# Manejo del puerto paralelo por Matlab



## Fabio (Jul 6, 2006)

Hola, estoy haciendo un proyecto de generar señales PWM para un motor trifasico de induccion por medio de la PC y del programa Matlab. Necesito saber como manejar el puerto paralelo con este programa


----------



## EinSoldiatGott (Jul 6, 2006)

Fabio dijo:
			
		

> Hola, estoy haciendo un proyecto de generar señales PWM para un motor trifasico de induccion por medio de la PC y del programa Matlab. Necesito saber como manejar el puerto paralelo con este programa



Hola, tal vez esto le sirva:

https://www.forosdeelectronica.com/f26/interfase-rs-232-rs-485-reversible-199/

Saludos


----------



## Fabio (Jul 6, 2006)

Gracias por tu ayuda.
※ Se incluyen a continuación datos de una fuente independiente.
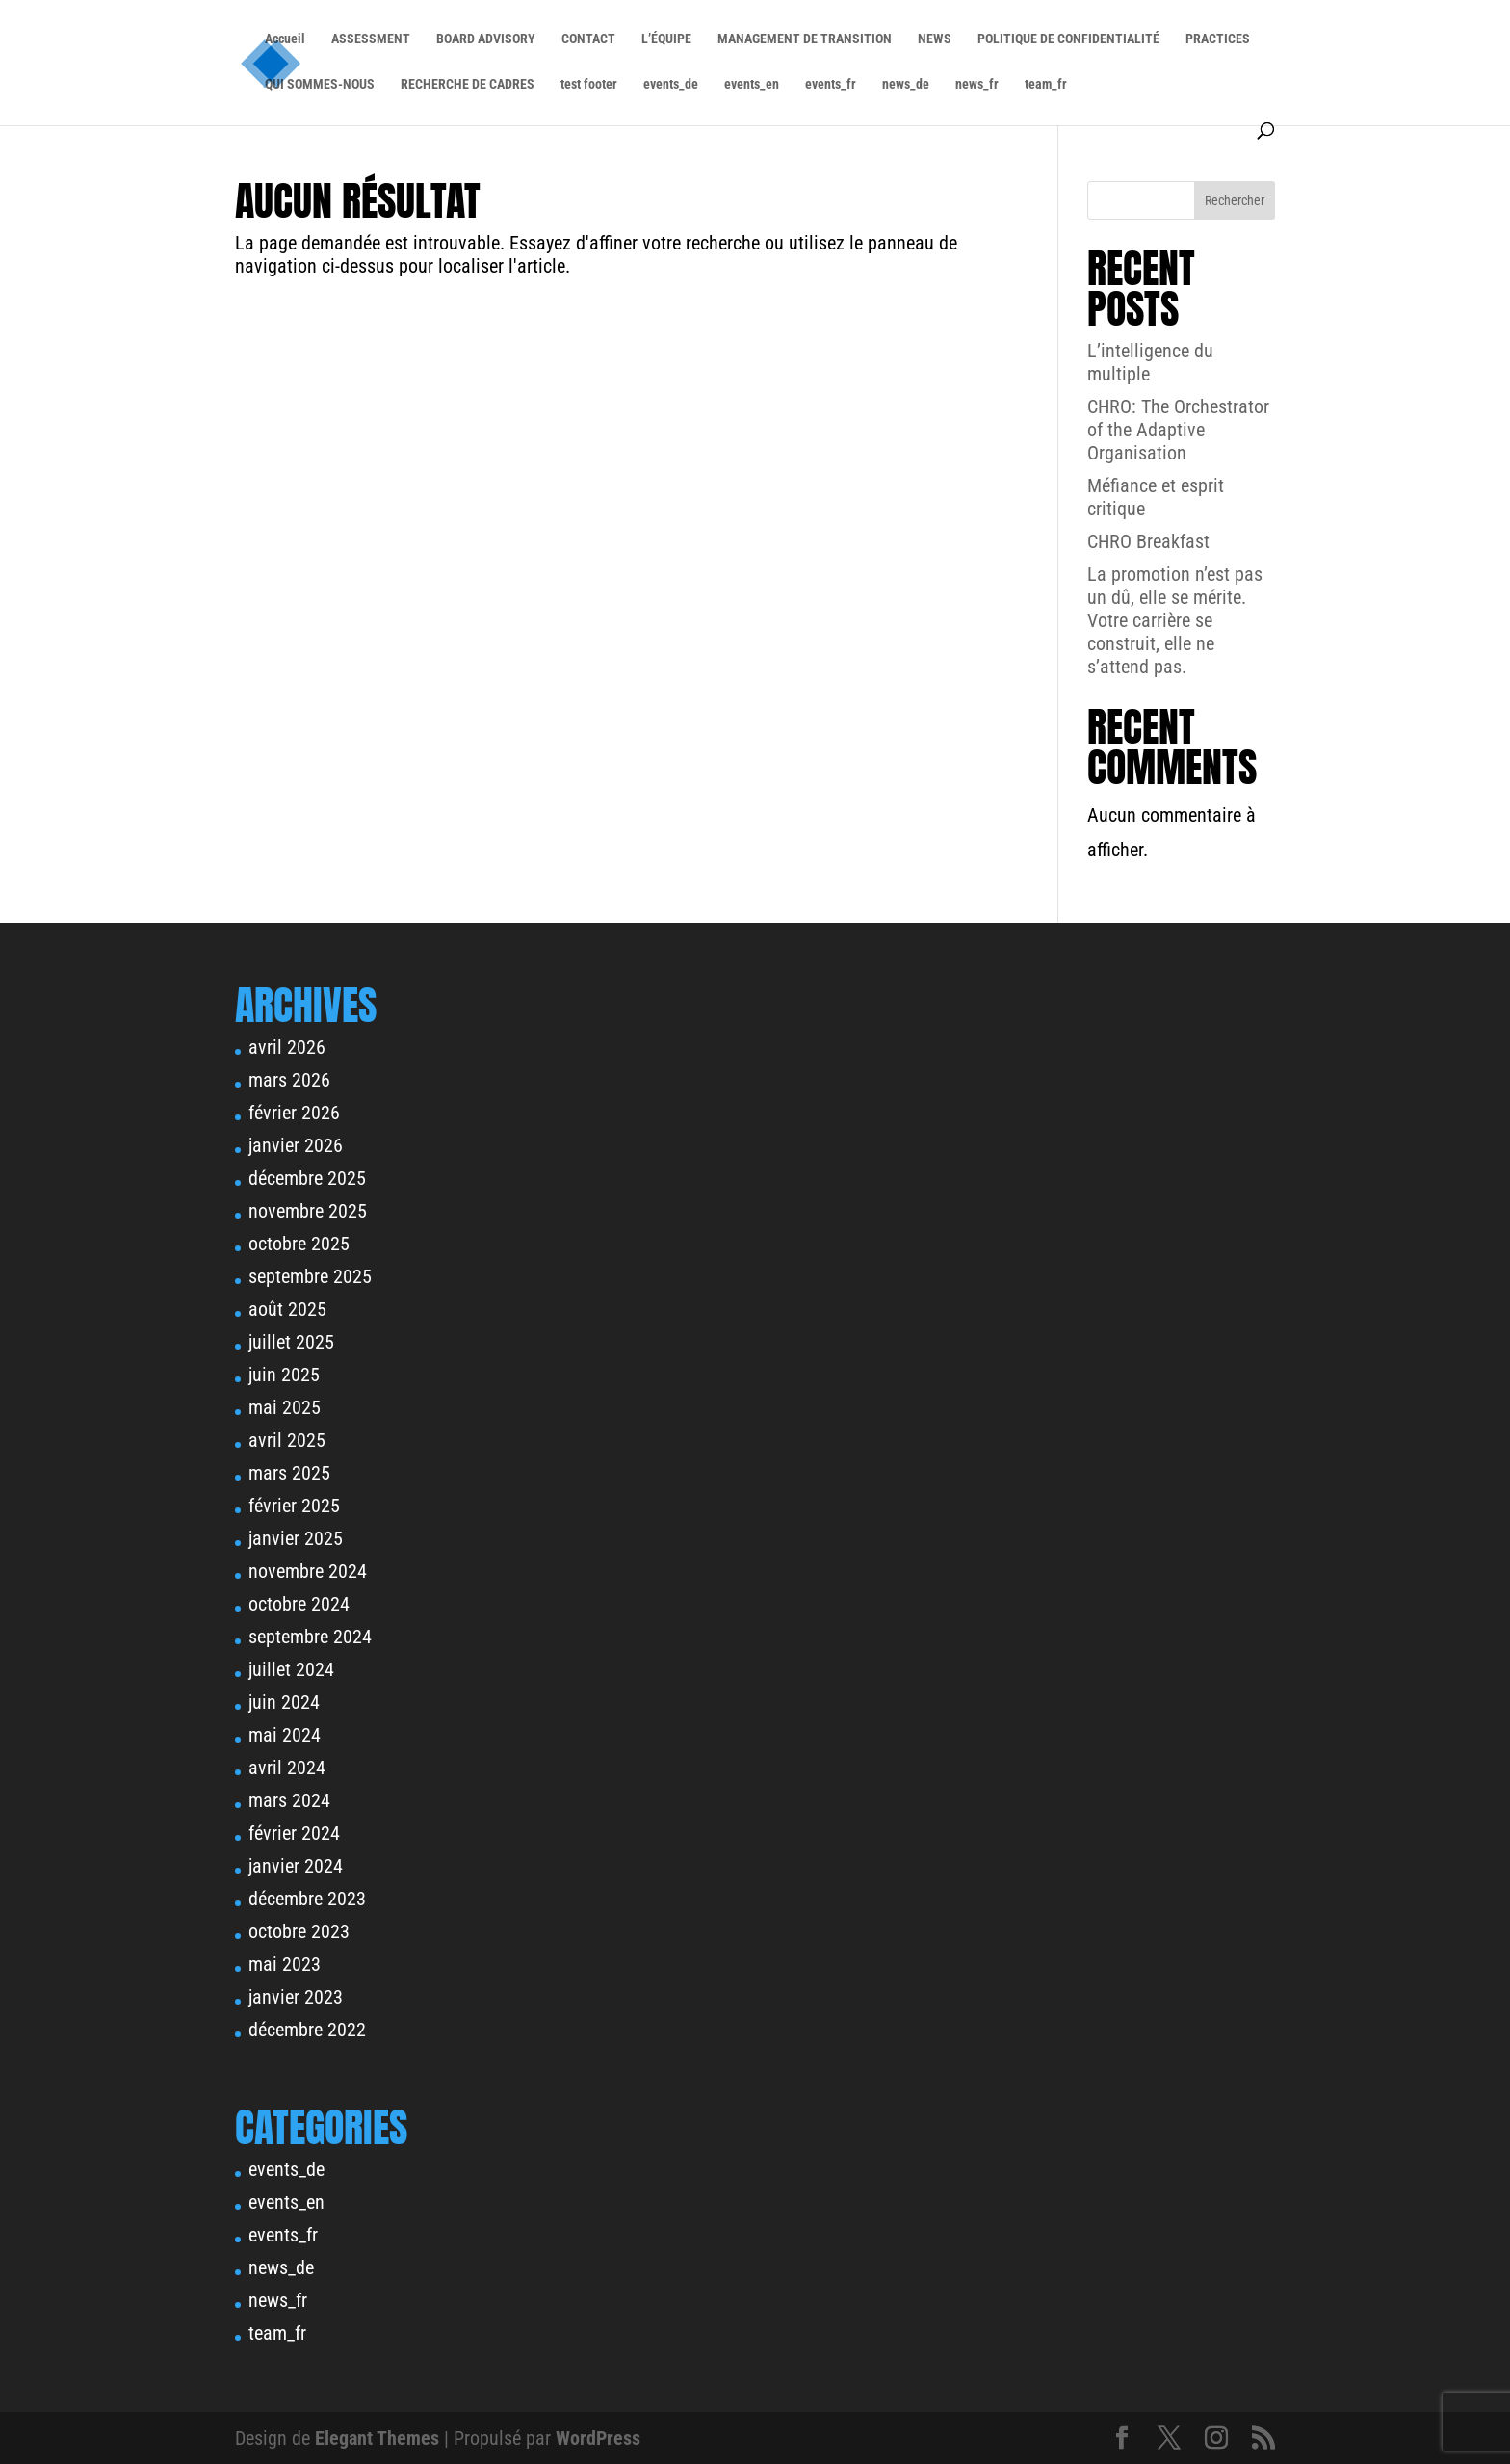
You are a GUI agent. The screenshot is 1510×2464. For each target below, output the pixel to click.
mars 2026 (289, 1079)
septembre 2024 (310, 1636)
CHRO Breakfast (1148, 541)
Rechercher (1234, 200)
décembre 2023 (307, 1898)
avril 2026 (286, 1047)
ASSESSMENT (370, 39)
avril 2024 (286, 1767)
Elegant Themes (377, 2438)
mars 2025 (289, 1472)
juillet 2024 (291, 1669)
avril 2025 (286, 1440)
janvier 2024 (295, 1865)
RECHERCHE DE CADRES (467, 84)
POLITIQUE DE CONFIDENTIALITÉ (1068, 39)
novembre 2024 (307, 1571)
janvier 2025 (295, 1538)
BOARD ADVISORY (485, 39)
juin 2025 (284, 1374)
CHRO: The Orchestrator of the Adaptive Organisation (1178, 429)
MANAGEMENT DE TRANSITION (804, 39)
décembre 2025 (307, 1178)
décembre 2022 (307, 2029)
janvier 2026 (295, 1145)
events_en (751, 84)
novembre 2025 (307, 1210)
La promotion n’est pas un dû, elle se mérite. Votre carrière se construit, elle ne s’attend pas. (1175, 620)
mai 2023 (284, 1964)
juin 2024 (284, 1702)
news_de (905, 84)
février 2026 (294, 1112)
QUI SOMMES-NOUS (320, 84)
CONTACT (588, 39)
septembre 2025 (310, 1276)
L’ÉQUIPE (666, 39)
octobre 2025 (299, 1243)
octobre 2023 (299, 1931)
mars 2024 (289, 1800)
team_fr (1046, 84)
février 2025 (294, 1505)
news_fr (977, 84)
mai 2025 (284, 1407)
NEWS (934, 39)
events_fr (830, 84)
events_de (670, 84)
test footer (588, 84)
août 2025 (287, 1309)
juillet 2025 (291, 1341)
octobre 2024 (299, 1603)
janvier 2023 (295, 1996)
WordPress (598, 2438)
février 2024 (294, 1833)
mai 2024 (284, 1734)
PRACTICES (1217, 39)
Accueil (285, 39)
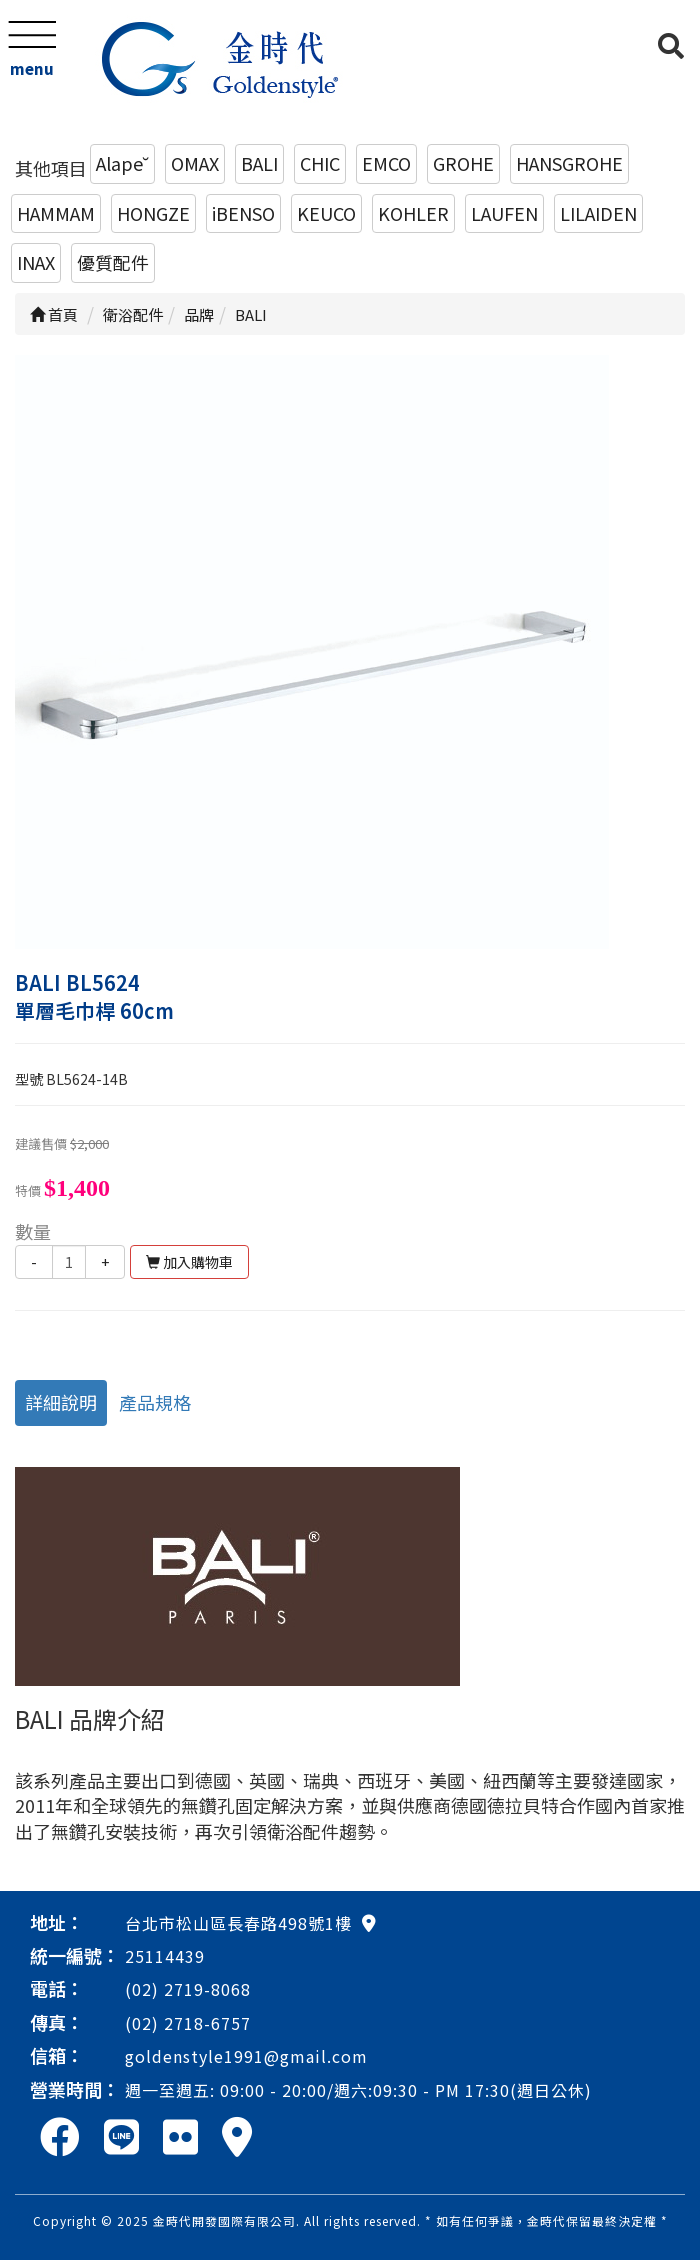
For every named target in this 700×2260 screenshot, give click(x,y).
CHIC (320, 163)
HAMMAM (56, 213)
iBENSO (243, 213)
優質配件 (113, 262)
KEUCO (326, 213)
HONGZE (153, 213)
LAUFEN (504, 213)
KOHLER (413, 213)
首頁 (54, 314)
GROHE (463, 163)
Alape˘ (122, 163)
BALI (259, 163)
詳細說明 (61, 1402)
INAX (36, 262)
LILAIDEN (598, 213)
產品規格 (155, 1402)
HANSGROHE (569, 163)
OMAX (195, 163)
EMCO (386, 163)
Saludos


----------



## Karles23 (Oct 9, 2006)

Hola Fabio, tengo que hacer un programa con matlab para poder controlar dos motores paso a paso mediante el puerto paralelo. Como he visto que iniciastes este tema te agradeceria muchissimo si me pasaras el codigo empleado en tu programa y la comunicacion con el puerto paralelo.
Si alguien tiene el codigo o sabe de ese tema le agradeceria su colaboracion.
Muchas gracias!!!


----------